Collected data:
============================================================
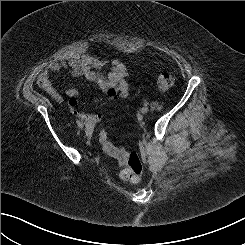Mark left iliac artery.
Masks as SVG:
<instances>
[{
    "mask_svg": "<svg viewBox=\"0 0 245 245\" xmlns=\"http://www.w3.org/2000/svg\"><path fill=\"white\" fill-rule=\"evenodd\" d=\"M149 103L148 102H144V105L147 106Z\"/></svg>",
    "mask_w": 245,
    "mask_h": 245,
    "instance_id": "1",
    "label": "left iliac artery"
}]
</instances>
============================================================
The entries above need to be output again in full, exactly, and without pictures.

▶ **Problem solution**:
Mark left iliac artery.
Masks as SVG:
<instances>
[{
    "mask_svg": "<svg viewBox=\"0 0 245 245\" xmlns=\"http://www.w3.org/2000/svg\"><path fill=\"white\" fill-rule=\"evenodd\" d=\"M149 103L148 102H144V105L147 106Z\"/></svg>",
    "mask_w": 245,
    "mask_h": 245,
    "instance_id": "1",
    "label": "left iliac artery"
}]
</instances>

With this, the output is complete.